Lives in a vertical web that extends into the substrate and runs horizontally.
It is L shaped with the horizontal part extending daily.
I have noticed that the OBT atacks quicker and eats more when the roach enters from the bottom, but it will still take a roach from the forceps thru the feeding door directly over the top opening of the web.











In the looking-down shot, it was there then the camera scared it down to the corner where its outta sight from any angle . . . sorry, but cool web, huh?


----------



## Yanose (Mar 24, 2009)

from what I understand these guys are semiaborial and oppertunistic burrowers in other words they do what ever they want. Realy tough little T's. However I can't say for certian as my obt sling just uses a hide that I set up for him/her and luckly the orange little devil has not yet webbed up all and sundry so I can leave out a small shallow water dish he is only about an 1.5" and he is my first OW so can only tell you what I have read hear on the boards.


----------



## carl (Mar 24, 2009)

mine decided that it is an arboreal t... another observation my obt would destroy its web once in a while and would make another one at the same exact spot. weird


----------



## Pacmaster (Mar 24, 2009)

I hve never seen mine on the substrate, but I always catch it climbing.
I love my OBT, its lightning fast and fairly aggressive.

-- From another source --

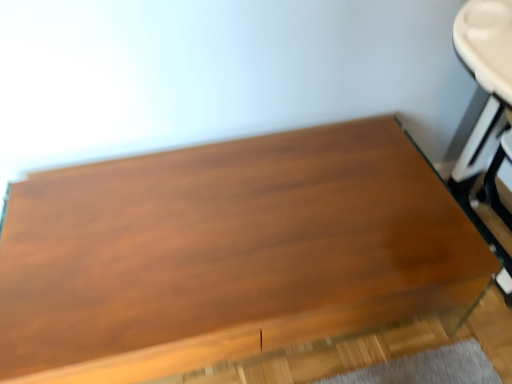 Where is `free space above satin wood table at center (from a real-world perspective)`? free space above satin wood table at center (from a real-world perspective) is located at coordinates (181, 243).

I guess I wasnt really asking that question as much as I was showing off its beautiful web . . .


----------



## RoachGirlRen (Mar 24, 2009)

What Yanose said; these guys aren't picky, they seem to do a little bit of both and will happily take up shop in everything from self-made burrows to webbing up branches to pre-made hides. Most suggestions I've seen here for enclosures point in the direction of a set-up permitting for both climbing and burrowing. 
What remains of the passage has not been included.